◆ Transcribed page contents:

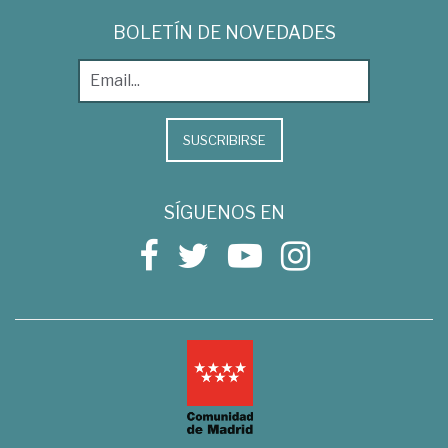
BOLETÍN DE NOVEDADES
SUSCRIBIRSE
SÍGUENOS EN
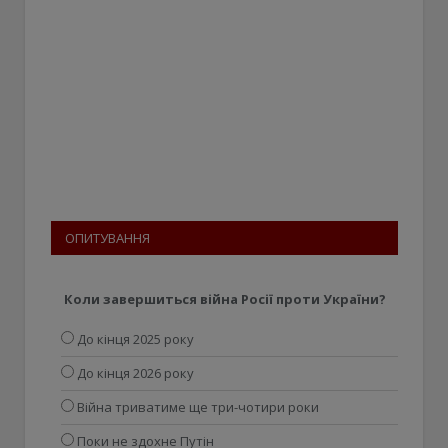
ОПИТУВАННЯ
Коли завершиться війна Росії проти України?
До кінця 2025 року
До кінця 2026 року
Війна триватиме ще три-чотири роки
Поки не здохне Путін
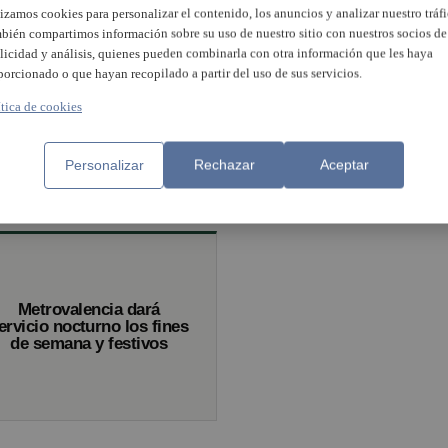
lizamos cookies para personalizar el contenido, los anuncios y analizar nuestro tráfi
bién compartimos información sobre su uso de nuestro sitio con nuestros socios de
Más de 155.000 usuario
licidad y análisis, quienes pueden combinarla con otra información que les haya
han utilizado el metro
porcionado o que hayan recopilado a partir del uso de sus servicios.
nocturno desde febrero
ítica de cookies
neralitat recupera el servicio
rno de Metrovalencia a
r del próximo fin de semana
Personalizar
Rechazar
Aceptar
Metrovalencia dará
ervicio nocturno los fines
de semana y festivos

◆ Problem requirements: After locating the line with "nocturno desde febrero" in the records above, please set down that line and all later ones exactly, and no other line.

◆ Exercise result:
nocturno desde febrero
ítica de cookies
neralitat recupera el servicio
rno de Metrovalencia a
r del próximo fin de semana
Personalizar
Rechazar
Aceptar
Metrovalencia dará
ervicio nocturno los fines
de semana y festivos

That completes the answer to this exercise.